Herb Lubalin Study Center of Design and Typography
The Cooper Union
41 Cooper Square, RM LL119 New York, NY
lubalincenter.cooper.edu

If you’ve seen the ITC Avant Garde typeface or the original World Trade Center logo, then you’re already familiar with the unique visual language of Herb Lubalin. In 1985, the Herb Lubalin Study Center of Design and Typography opened at the Cooper Union to honor the late designer and share his extensive body of work with the design community. Although one can find everything from copies of Fact magazine, which Lubalin art directed, to his iconic lettering at the Study Center, most of the archive features work from other designers and studios, like Lester Beall, Lou Dorfsman, Push Pin Studios and Paul Rand. To visit the Study Center, just contact curator Alexander Tochilovsky in advance. Who knows what you’ll find in this small space in New York’s East Village.

Chicago Design Museum
Block 37
108 N State Street, 3rd floor
Chicago, IL
chidm.com

The Chicago Design Museum operated as a pop-up from 2012 until 2014, when it moved into its permanent space in the Loop after raising money through Kickstarter.
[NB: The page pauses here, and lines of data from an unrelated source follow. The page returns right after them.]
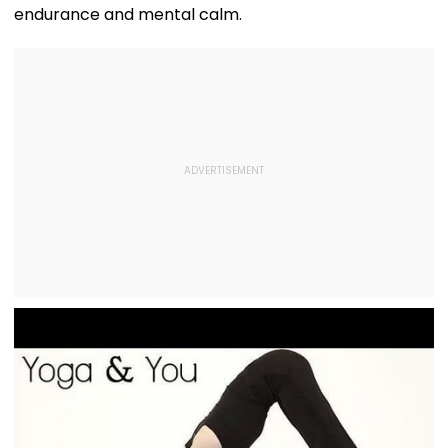
endurance and mental calm.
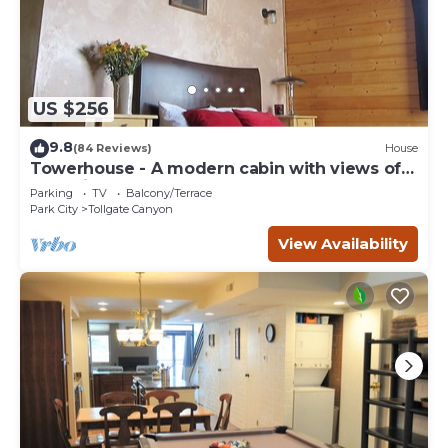
US $256
9.8
(84 Reviews)
House
Towerhouse - A modern cabin with views of
Park City
Parking
TV
Balcony/Terrace
Park City
Tollgate Canyon
View Availability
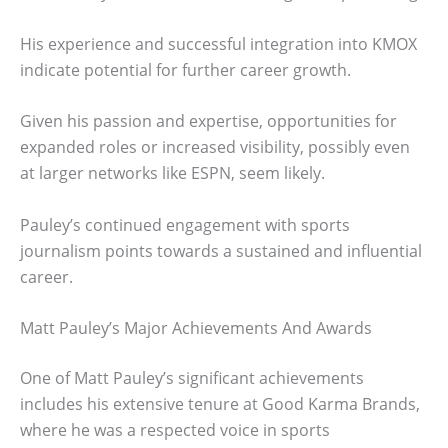
His experience and successful integration into KMOX
indicate potential for further career growth.
Given his passion and expertise, opportunities for
expanded roles or increased visibility, possibly even
at larger networks like ESPN, seem likely.
Pauley’s continued engagement with sports
journalism points towards a sustained and influential
career.
Matt Pauley’s Major Achievements And Awards
One of Matt Pauley’s significant achievements
includes his extensive tenure at Good Karma Brands,
where he was a respected voice in sports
In an interview with the Society for Experiential Graphic Design, Tanner Woodford, who founded the museum with Mark Dudlik, describes the Chicago Design Museum as a “community-based organization that is backing into museology”—committees of volunteers curate, set up and break down exhibitions that span design disciplines from graphic to systems design. (The space is closed between exhibitions.) The shows are as innovative as the business model—Hey! Play! Games in Modern Culture, which ran from October 2017 to February 2018, explored game design and the modern gaming industry. A 2016 exhibition, ChicagoMade: Great Ideas of Humanity, invited artists and designers to create posters that responded to quotes from famous thinkers.

Poster House
119 West
23rd Street
New York, NY
posterhouse.org

When it opens in New York City’s Chelsea neighborhood in 2019, this museum will highlight a medium that is often overlooked by its American contemporaries: posters. In a Q&A for Print magazine, director Julia Knight revealed what visitors can expect to see at Poster House, from a show on 1980s hand-painted movie posters from Ghana to the museum’s own collection of Organization of Solidarity with the People of Asia, Africa and Latin America resistance posters. As Knight told Heller, “Our first year of programming showcases how much diversity there is in this world.” The museum’s advisory board also includes graphic design royalty, such as Tochilovsky and Paula Scher, who designed the identity for Poster House with her team at Pentagram.

Design Museum
224–238 Kensington
High Street, London
United Kingdom
designmuseum.org

Though it reopened in London’s posh Kensington neighborhood in 2016, the Design Museum has humble beginnings, starting as a basement gallery at the Victoria and Albert Museum. Designer Terence Conran, who established the space in 1981, helped open the museum in its first standalone building, in 1989 near the Tower Bridge. Today, the Design Museum takes the same route as the Museum of Design Atlanta by integrating relevant examples of design into exhibitions to help tell broader stories. California: Designing Freedom, a late 2017 exhibition about the global reach of California’s midcentury modernism, included an examination of the graphic languages and culture of communication coming out of the state from the 1960s to the present.

Letterform Archive
1001 Mariposa Street #307
San Francisco, CA
letterformarchive.org

In 2014, graphic designer/publisher Rob Saunders established the Letterform Archive in San Francisco to share his vast collection of type specimens, posters, books, calendars and more with the public. This already copious collection of design ephemera doubled when the Letterform Archive acquired the private collection of late Dutch publisher Jan Tholenaar in 2015; the Letterform Archive shared a post recalling when the collection, housed in “263 boxes that collectively weighed six tons and occupied nine shipping crates,” showed up on its doorstep. Lupton calls the Letterform Archive a “must-see,” adding that it is “doing a tremendous job covering the full history of typography.” Like the Study Center, the archive is open by appointment only.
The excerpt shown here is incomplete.